Sometimes you get a craving and it needs to be satisfied. On this day it was deviled eggs. We have chickens at work, so there are always plenty of eggs around. A throwback good for sure, but always the right decision! If you ignore the little bit of mayo, a good deviled egg is relatively healthy. Full of flavor and protein, they make a great addition to a salad or as an afternoon snack.
I tried a new method to make hard boiled eggs, baking them! For some reason, it has always been hard for me to boil eggs properly for some reason. Either they are over cooked with the green line, so difficult to peel, or under cooked. Baking them so easy, and they came out perfectly! So easy peel and perfectly cooked. This will be my go-to method for sure.
I wanted to make sure there was a lot of flavor and some texture. The mustard and lemon juice add flavor and the relish adds some crunch.
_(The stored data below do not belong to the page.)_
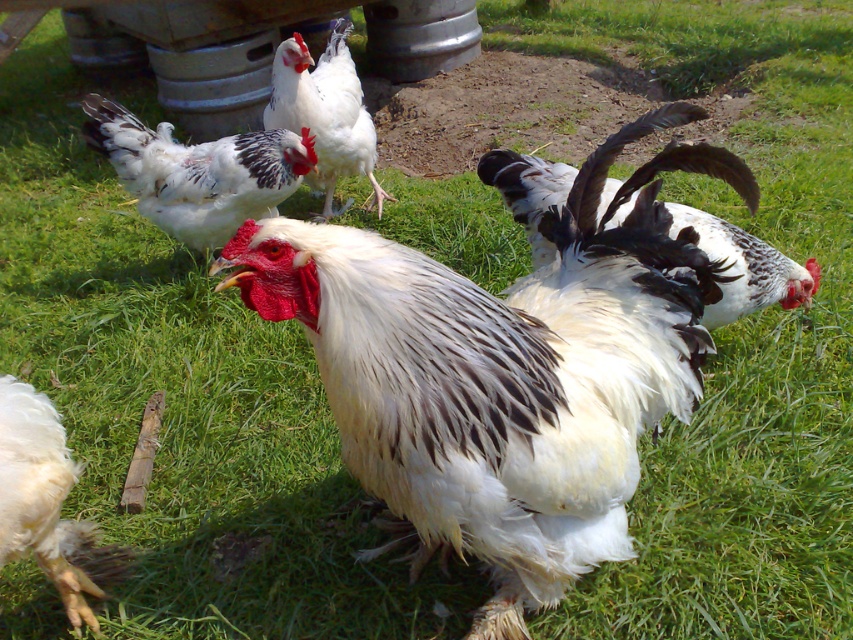 The height and width of the screenshot is (640, 853). What do you see at coordinates (198, 172) in the screenshot?
I see `white fluffy chicken at center` at bounding box center [198, 172].

From the picture: Can you confirm if white fluffy chicken at center is shorter than white glossy rooster at center?

In fact, white fluffy chicken at center may be taller than white glossy rooster at center.

Is point (184, 173) behind point (611, 218)?

Yes, it is behind point (611, 218).

Locate an element on the screen. This screenshot has height=640, width=853. white fluffy chicken at center is located at coordinates (198, 172).

Is white fluffy chicken at center above white fluffy chicken at upper center?

Actually, white fluffy chicken at center is below white fluffy chicken at upper center.

Is point (115, 104) positioned before point (279, 67)?

That is False.

The width and height of the screenshot is (853, 640). What are the coordinates of `white fluffy chicken at center` in the screenshot? It's located at coord(198,172).

Can you confirm if white fluffy chicken at center is taller than white fluffy feather at lower left?

No, white fluffy chicken at center is not taller than white fluffy feather at lower left.

Between white fluffy chicken at center and white fluffy feather at lower left, which one appears on the left side from the viewer's perspective?

white fluffy chicken at center is more to the left.

This screenshot has width=853, height=640. I want to click on white fluffy chicken at center, so click(x=198, y=172).

Where is `white fluffy chicken at center`? white fluffy chicken at center is located at coordinates (198, 172).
Parsley adds freshness and once it is all mixed together, you are ready to pipe! Sprinkle with a little paprika (or a lot!) and you are done. Not only did I enjoy them, but my co-workers loved them too.
Relish Deviled Eggs
Pale Yellow Original
Yield - 7 servings
3 tablespoons light mayo
1 tablespoon relish
1 tablespoon lemon juice
1 tablespoon dijon mustard
1 tablespoon finely chopped parsley
Preheat the oven to 350 ˚F.
Add seven eggs to a mini muffin tin.
Bake eggs for 25 minutes.
Make an ice bath using a bowl filled with water and ice cubes.
Remove eggs from the oven and add to the ice bath for 10 minutes. Peel immediately
Slice eggs in half and scoop out the yolk into a small bowl.
To the small bowl add the mayo, relish, lemon juice, mustard, and parsley. Stir until well combined, the egg yolk is broken down, and the mixture is fluffy.
Add to a piping bag with a star tip. Pipe filling in each half of an egg.
Sprinkle generously with salt and paprika.